Of the 124 households, 22.6% had children under the age of 18; 66.9% were married couples living together; 12.1% had a female householder with no spouse or partner present. 18.5% of households consisted of individuals and 8.1% had someone living alone who was 65 years of age or older. The average household size was 2.8 and the average family size was 3.1. The percent of those with a bachelor’s degree or higher was estimated to be 53.8% of the population.

11.2% of the population was under the age of 18, 2.0% from 18 to 24, 14.7% from 25 to 44, 31.9% from 45 to 64, and 40.2% who were 65 years of age or older. The median age was 63.1 years. For every 100 females, there were 88.7 males. For every 100 females ages 18 and older, there were 97.3 males.

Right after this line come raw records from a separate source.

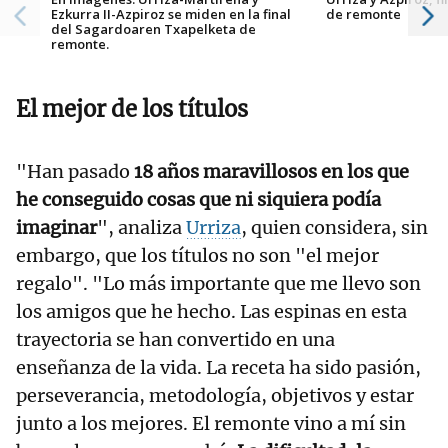
Ezkurra II-Azpiroz se miden en la final
de remonte
del Sagardoaren Txapelketa de
remonte.
El mejor de los títulos
"Han pasado
18 años maravillosos en los que
he conseguido cosas que ni siquiera podía
imaginar
", analiza
Urriza
, quien considera, sin
embargo, que los títulos no son "el mejor
regalo". "Lo más importante que me llevo son
los amigos que he hecho. Las espinas en esta
trayectoria se han convertido en una
enseñanza de la vida. La receta ha sido pasión,
perseverancia, metodología, objetivos y estar
junto a los mejores. El remonte vino a mí sin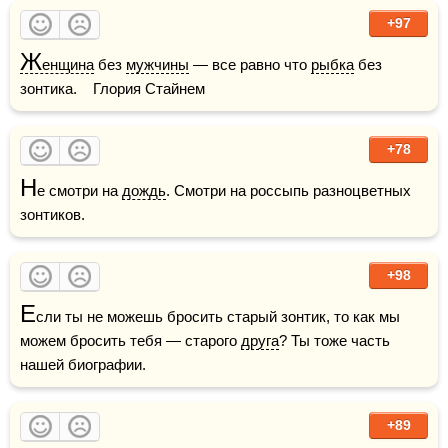
+97
Ж
енщина
 без 
мужчины
 — все равно что 
рыбка
 без 
зонтика.    Глория Стайнем
+78
Н
е смотри на 
дождь
. Смотри на россыпь разноцветных 
зонтиков.
+98
Е
сли ты не можешь бросить старый зонтик, то как мы 
можем бросить тебя — старого 
друга
? Ты тоже часть 
нашей биографии.
+89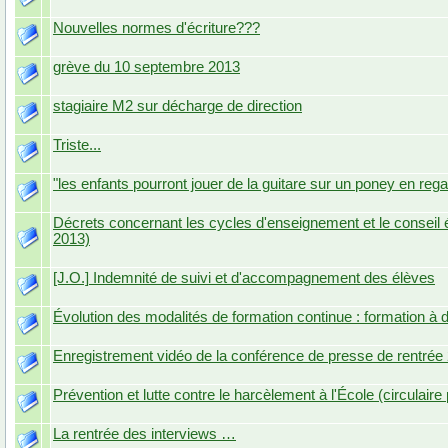
Nouvelles normes d'écriture???
grève du 10 septembre 2013
stagiaire M2 sur décharge de direction
Triste...
"les enfants pourront jouer de la guitare sur un poney en rega
Décrets concernant les cycles d'enseignement et le conseil
2013)
[J.O.] Indemnité de suivi et d'accompagnement des élèves
Évolution des modalités de formation continue : formation à
Enregistrement vidéo de la conférence de presse de rentrée
Prévention et lutte contre le harcèlement à l'École (circulair
La rentrée des interviews …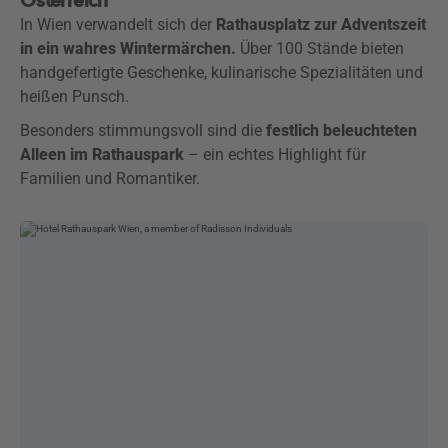
Österreich
In Wien verwandelt sich der
Rathausplatz zur Adventszeit
in ein wahres Wintermärchen.
Über 100 Stände bieten
handgefertigte Geschenke, kulinarische Spezialitäten und
heißen Punsch.
Besonders stimmungsvoll sind die
festlich beleuchteten
Alleen im Rathauspark
– ein echtes Highlight für
Familien und Romantiker.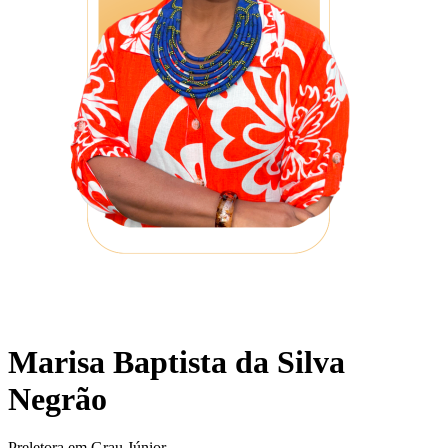
Marisa Baptista da Silva
Negrão
Preletora em Grau Júnior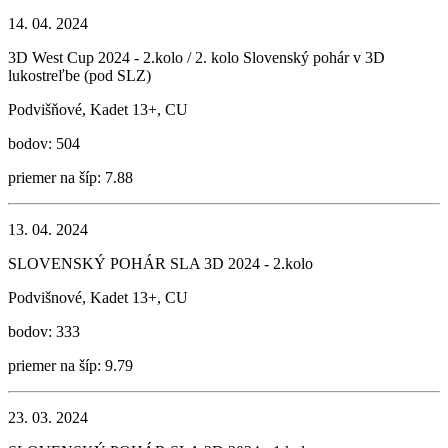
14. 04. 2024
3D West Cup 2024 - 2.kolo / 2. kolo Slovenský pohár v 3D
lukostreľbe (pod SLZ)
Podvišňové, Kadet 13+, CU
bodov: 504
priemer na šíp: 7.88
13. 04. 2024
SLOVENSKÝ POHÁR SLA 3D 2024 - 2.kolo
Podvišnové, Kadet 13+, CU
bodov: 333
priemer na šíp: 9.79
23. 03. 2024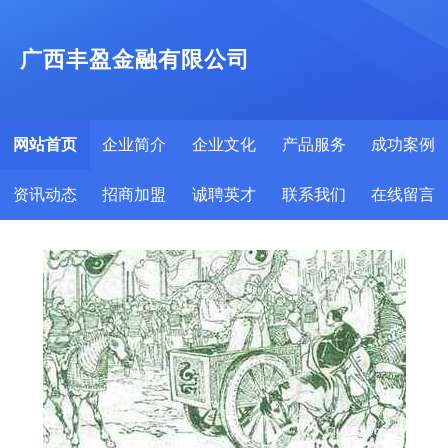
广西丰盈金融有限公司
网站首页
企业简介
企业文化
产品服务
成功案例
资讯动态
招商加盟
诚聘英才
联系我们
在线留言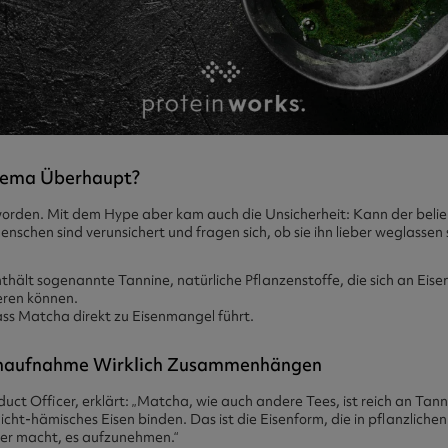
ema Überhaupt?
orden. Mit dem Hype aber kam auch die Unsicherheit: Kann der belieb
nschen sind verunsichert und fragen sich, ob sie ihn lieber weglassen s
thält sogenannte Tannine, natürliche Pflanzenstoffe, die sich an Eise
ren können.
ass Matcha direkt zu Eisenmangel führt.
enaufnahme Wirklich Zusammenhängen
duct Officer, erklärt: „Matcha, wie auch andere Tees, ist reich an Tan
icht-hämisches Eisen binden. Das ist die Eisenform, die in pflanzlic
per macht, es aufzunehmen.“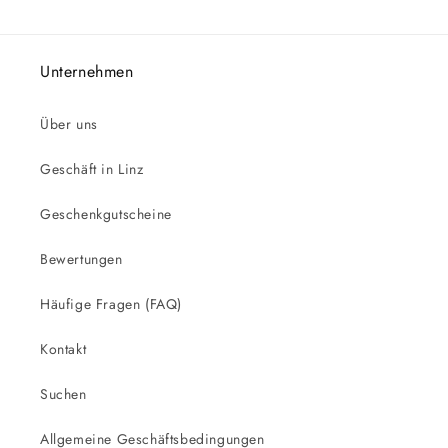
Unternehmen
Über uns
Geschäft in Linz
Geschenkgutscheine
Bewertungen
Häufige Fragen (FAQ)
Kontakt
Suchen
Allgemeine Geschäftsbedingungen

The 2016–2020 5-year American Community Survey estimates show that the median household income was $77,917 (with a margin of error of +/- $18,397). The median family income was $95,625 (+/- $45,396). Males had a median income of $47,500 (+/- $14,022) versus $36,875 (+/- $13,568) for females. The median income for those above 16 years old was $39,792 (+/- $16,458). Approximately, 0.0% of the population were below the poverty line.

==Notable features==
In 1949, Luther Metke was a key builder of the Camp Sherman Community Hall, the center of social activity in the community. In February 2003 it was listed as a National Register of Historic Places due to its rustic architecture highlighting late 19th & early 20th century American movements: Bungalow/Craftsman and Western Stick architecture.

==Climate==
This region experiences warm (but not hot) and dry summers, with no average monthly temperatures above 71.6 °F. According to the Köppen Climate Classification system, Camp Sherman has a warm-summer Mediterranean climate, abbreviated "Csb" on climate maps.